*Task to complete:*
In the data beneath this task, how many lines contain "Termos"? Answer with the number only.

%%

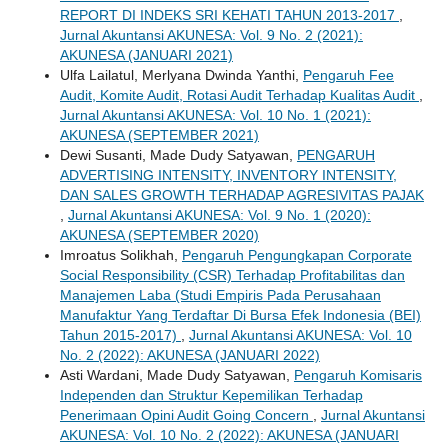
REPORT DI INDEKS SRI KEHATI TAHUN 2013-2017
,
Jurnal Akuntansi AKUNESA: Vol. 9 No. 2 (2021):
AKUNESA (JANUARI 2021)
Ulfa Lailatul, Merlyana Dwinda Yanthi,
Pengaruh Fee
Audit, Komite Audit, Rotasi Audit Terhadap Kualitas Audit
,
Jurnal Akuntansi AKUNESA: Vol. 10 No. 1 (2021):
AKUNESA (SEPTEMBER 2021)
Dewi Susanti, Made Dudy Satyawan,
PENGARUH
ADVERTISING INTENSITY, INVENTORY INTENSITY,
DAN SALES GROWTH TERHADAP AGRESIVITAS PAJAK
,
Jurnal Akuntansi AKUNESA: Vol. 9 No. 1 (2020):
AKUNESA (SEPTEMBER 2020)
Imroatus Solikhah,
Pengaruh Pengungkapan Corporate
Social Responsibility (CSR) Terhadap Profitabilitas dan
Manajemen Laba (Studi Empiris Pada Perusahaan
Manufaktur Yang Terdaftar Di Bursa Efek Indonesia (BEI)
Tahun 2015-2017)
,
Jurnal Akuntansi AKUNESA: Vol. 10
No. 2 (2022): AKUNESA (JANUARI 2022)
Asti Wardani, Made Dudy Satyawan,
Pengaruh Komisaris
Independen dan Struktur Kepemilikan Terhadap
Penerimaan Opini Audit Going Concern
,
Jurnal Akuntansi
AKUNESA: Vol. 10 No. 2 (2022): AKUNESA (JANUARI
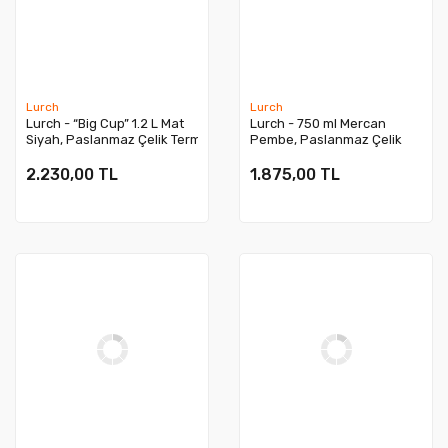
Lurch
Lurch
Lurch - “Big Cup” 1.2 L Mat
Lurch - 750 ml Mercan
Siyah, Paslanmaz Çelik Termos -
Pembe, Paslanmaz Çelik
Uzatılabilir Pipetli, Çift Cidarlı, Sızdırmaz
Termos - Çift Cidarlı,
- 240978
Sızdırmaz - 240968
2.230,00 TL
1.875,00 TL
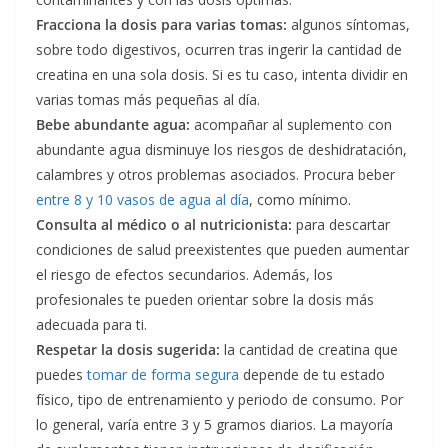
Fracciona la dosis para varias tomas:
algunos síntomas,
sobre todo digestivos, ocurren tras ingerir la cantidad de
creatina en una sola dosis. Si es tu caso, intenta dividir en
varias tomas más pequeñas al día.
Bebe abundante agua:
acompañar al suplemento con
abundante agua disminuye los riesgos de deshidratación,
calambres y otros problemas asociados. Procura beber
entre 8 y 10 vasos de agua al día
, como mínimo.
Consulta al médico o al nutricionista:
para descartar
condiciones de salud preexistentes que pueden aumentar
el riesgo de efectos secundarios. Además, los
profesionales te pueden orientar sobre la dosis más
adecuada para ti.
Respetar la dosis sugerida:
la cantidad de creatina que
puedes
tomar de forma segura
depende de tu estado
físico, tipo de entrenamiento y periodo de consumo. Por
lo general, varía entre 3 y 5 gramos diarios. La mayoría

%%

*Expected answer:*
2